The committee took up the four cases during a Section 13.10 meeting on Wednesday. Under a law passed during a lame-duck legislative session in 2018, the DOJ must get approval from the JFC before settling certain lawsuits. The change was approved by Republicans in the weeks after Josh Kaul was elected attorney general and just before he took office.

Legislative counsel gives the Joint Committee on Finance members an overview of the four cases the Department of Justice submitted for approval to settle.
Legislative counsel gives the Joint Committee on Finance members an overview of the four cases the Department of Justice submitted for approval to settle.

Two of the submitted settlements involved manure runoff into Wisconsin waterways. The DOJ requested approval to settle with Meadow View Dairy and Christopher Vanden Elzen, and Lee N. Accola. The operations failed to notify the DNR of their discharges into the Suamico and Black rivers; failed to clean up the pollution; and didn’t apply for the proper permits to discharge manure into waterways. The penalty for Meadow View is $15,000 and approximately $7,000 in forfeitures. Accola must pay about $10,000 and $5,300 in forfeitures. He also agreed not to operate a dairy farm anymore.

The DOJ also planned to settle with Northland Excavating, one of the parties in State of Wisconsin v. Keith G. Steinmetz and Northland Excavating, LLC. Steinmetz hired the company to fill some of the roughly 6.5 acres of high-quality wetlands found on his property.
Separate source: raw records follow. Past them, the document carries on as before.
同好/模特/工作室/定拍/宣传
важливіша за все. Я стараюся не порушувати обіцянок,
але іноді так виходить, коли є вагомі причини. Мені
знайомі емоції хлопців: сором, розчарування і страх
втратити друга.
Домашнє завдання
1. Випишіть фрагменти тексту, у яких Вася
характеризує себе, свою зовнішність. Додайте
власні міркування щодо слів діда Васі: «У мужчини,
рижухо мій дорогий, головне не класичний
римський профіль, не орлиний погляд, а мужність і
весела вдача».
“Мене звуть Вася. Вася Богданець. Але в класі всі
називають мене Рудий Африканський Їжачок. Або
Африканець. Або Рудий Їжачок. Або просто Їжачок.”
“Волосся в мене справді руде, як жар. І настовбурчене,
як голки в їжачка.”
Northland agreed to pay a $12,000 penalty and about $7,300 in forfeitures for discharging fill into the wetlands without a permit and conducting activity without seeing a proper permit from the landowner. The case against Steinmetz is ongoing.

The DOJ also asked the JFC for approval to dismiss State of Washington, et al. v. DeJoy, et al. Wisconsin was part of a group of states that challenged some of Post Master General Louis DeJoy’s actions before the election. Legislative counsel said the post office is enjoined from pursing the policies under scrutiny, which were mandating that mail trucks needed to leave exactly on time and could not wait for mail, and treating ballots as first-class mail. The states decided to seek dismissal from the courts because the injunctions are still in place.
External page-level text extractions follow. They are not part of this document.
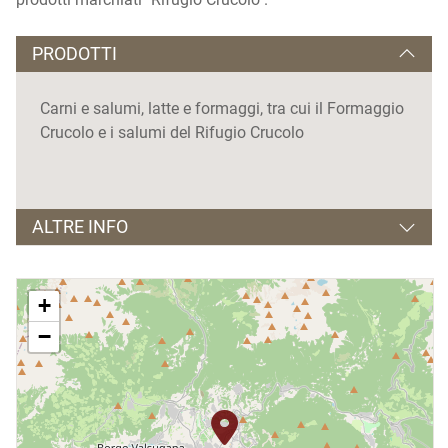
PRODOTTI
Carni e salumi, latte e formaggi, tra cui il Formaggio
Crucolo e i salumi del Rifugio Crucolo
ALTRE INFO
Orari apertura:
+
lunedì - sabato,
dalle 8.30 alle 12.00 e dalle 14.30 alle 19.00.
−
Giorno di chiusura:
domenica
Visite guidate:
solo su prenotazione, dal lunedì al venerdì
The JFC approved the three settlements and the dismissal 15-0.

The actions come as Kaul filed documents on Tuesday replying to the Legislature’s cross-petition in his lawsuit challenging the constitutionality of the lame-duck law.

Kaul said the cross-petition should be denied because it raises the same two abstract statutory-interpretation matters that the state Supreme Court declined to review in Vos v. Kaul.

“In effect, the Legislature asks this Court for an advisory opinion about the validity of a law it passed,” the reply memorandum said. “That would be improper and set a bad precedent for future legislatures who might also wonder about the validity of their legislative activity.”

The respondents were also opposed to the temporary-injunction request, which allows the DOJ to settle suits without the JFC’s approval while the case proceeds. The reply memorandum said the Legislature offers no facts to rebut the “ongoing, multiple harms” in negotiating resolutions or working with other possible plaintiffs, and it asks the court to grant the temporary injunction.